Here are records with pictures in them. Copy all of them exactly and leave the pictures out.

####################

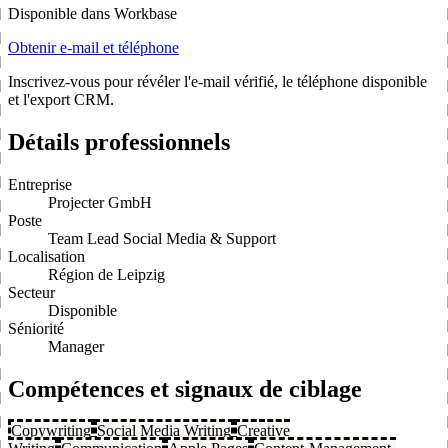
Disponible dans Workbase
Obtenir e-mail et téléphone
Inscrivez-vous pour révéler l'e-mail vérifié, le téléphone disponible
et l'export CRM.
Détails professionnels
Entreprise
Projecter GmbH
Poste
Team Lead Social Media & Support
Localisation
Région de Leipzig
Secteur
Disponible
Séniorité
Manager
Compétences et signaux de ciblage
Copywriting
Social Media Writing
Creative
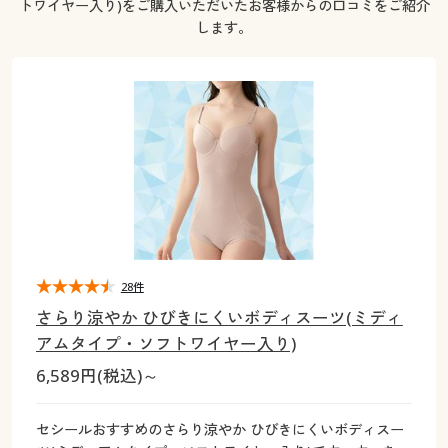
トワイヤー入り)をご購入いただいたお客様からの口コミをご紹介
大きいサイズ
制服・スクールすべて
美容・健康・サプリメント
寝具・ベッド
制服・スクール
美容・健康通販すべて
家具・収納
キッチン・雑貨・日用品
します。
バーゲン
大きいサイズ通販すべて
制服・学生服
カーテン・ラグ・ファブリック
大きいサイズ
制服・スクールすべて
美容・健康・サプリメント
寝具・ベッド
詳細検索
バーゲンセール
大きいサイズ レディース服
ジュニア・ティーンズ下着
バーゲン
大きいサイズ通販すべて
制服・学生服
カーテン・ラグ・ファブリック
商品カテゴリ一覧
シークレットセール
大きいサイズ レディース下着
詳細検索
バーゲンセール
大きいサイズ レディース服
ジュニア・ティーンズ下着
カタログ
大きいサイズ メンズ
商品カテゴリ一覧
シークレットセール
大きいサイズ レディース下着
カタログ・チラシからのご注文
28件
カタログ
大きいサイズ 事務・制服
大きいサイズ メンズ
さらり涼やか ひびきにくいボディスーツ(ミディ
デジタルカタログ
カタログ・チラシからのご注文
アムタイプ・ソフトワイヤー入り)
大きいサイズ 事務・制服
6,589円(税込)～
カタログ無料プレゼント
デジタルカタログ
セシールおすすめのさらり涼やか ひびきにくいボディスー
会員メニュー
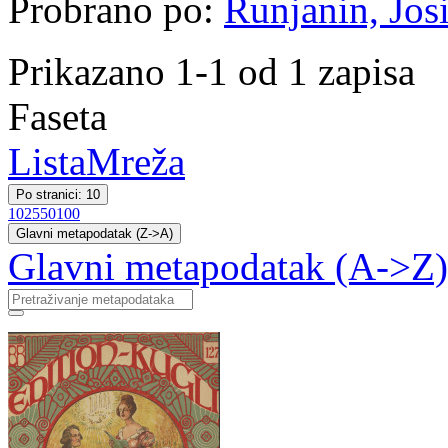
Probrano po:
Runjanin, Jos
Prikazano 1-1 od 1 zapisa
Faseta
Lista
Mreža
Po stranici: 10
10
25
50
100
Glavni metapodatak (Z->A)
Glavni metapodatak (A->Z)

####################

— Task solution —
Disponible dans Workbase
Obtenir e-mail et téléphone
Inscrivez-vous pour révéler l'e-mail vérifié, le téléphone disponible
et l'export CRM.
Détails professionnels
Entreprise
Projecter GmbH
Poste
Team Lead Social Media & Support
Localisation
Région de Leipzig
Secteur
Disponible
Séniorité
Manager
Compétences et signaux de ciblage
Copywriting
Social Media Writing
Creative
トワイヤー入り)をご購入いただいたお客様からの口コミをご紹介
大きいサイズ
制服・スクールすべて
美容・健康・サプリメント
寝具・ベッド
制服・スクール
美容・健康通販すべて
家具・収納
キッチン・雑貨・日用品
します。
バーゲン
大きいサイズ通販すべて
制服・学生服
カーテン・ラグ・ファブリック
大きいサイズ
制服・スクールすべて
美容・健康・サプリメント
寝具・ベッド
詳細検索
バーゲンセール
大きいサイズ レディース服
ジュニア・ティーンズ下着
バーゲン
大きいサイズ通販すべて
制服・学生服
カーテン・ラグ・ファブリック
商品カテゴリ一覧
シークレットセール
大きいサイズ レディース下着
詳細検索
バーゲンセール
大きいサイズ レディース服
ジュニア・ティーンズ下着
カタログ
大きいサイズ メンズ
商品カテゴリ一覧
シークレットセール
大きいサイズ レディース下着
カタログ・チラシからのご注文
28件
カタログ
大きいサイズ 事務・制服
大きいサイズ メンズ
さらり涼やか ひびきにくいボディスーツ(ミディ
デジタルカタログ
カタログ・チラシからのご注文
アムタイプ・ソフトワイヤー入り)
大きいサイズ 事務・制服
6,589円(税込)～
カタログ無料プレゼント
デジタルカタログ
セシールおすすめのさらり涼やか ひびきにくいボディスー
会員メニュー
Probrano po:
Runjanin, Jos
Prikazano 1-1 od 1 zapisa
Faseta
Lista
Mreža
Po stranici: 10
10
25
50
100
Glavni metapodatak (Z->A)
Glavni metapodatak (A->Z)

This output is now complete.